> _TRY IT_
Your output should repeat the entries below exactly. It should contain no images.

> _LISTED RECORDS_
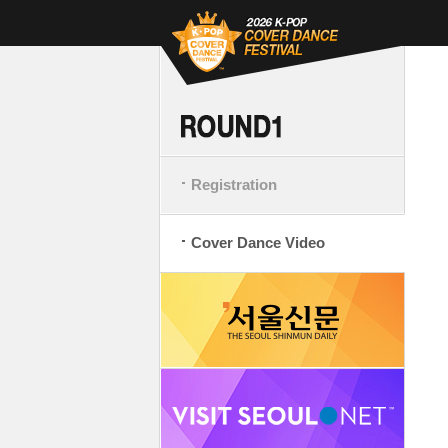
Registration
Cover Dance Video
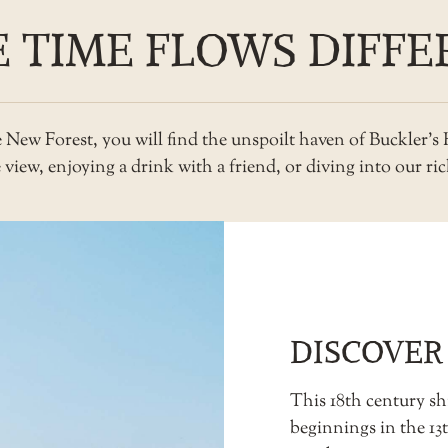
 TIME FLOWS DIFFE
he New Forest, you will find the unspoilt haven of Buckler’
iew, enjoying a drink with a friend, or diving into our rich
DISCOVER
This 18th century shi
beginnings in the 1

> _WRITTEN SOLUTION_
Registration
Cover Dance Video
 TIME FLOWS DIFFE
he New Forest, you will find the unspoilt haven of Buckler’
iew, enjoying a drink with a friend, or diving into our rich
DISCOVER
This 18th century shi
beginnings in the 1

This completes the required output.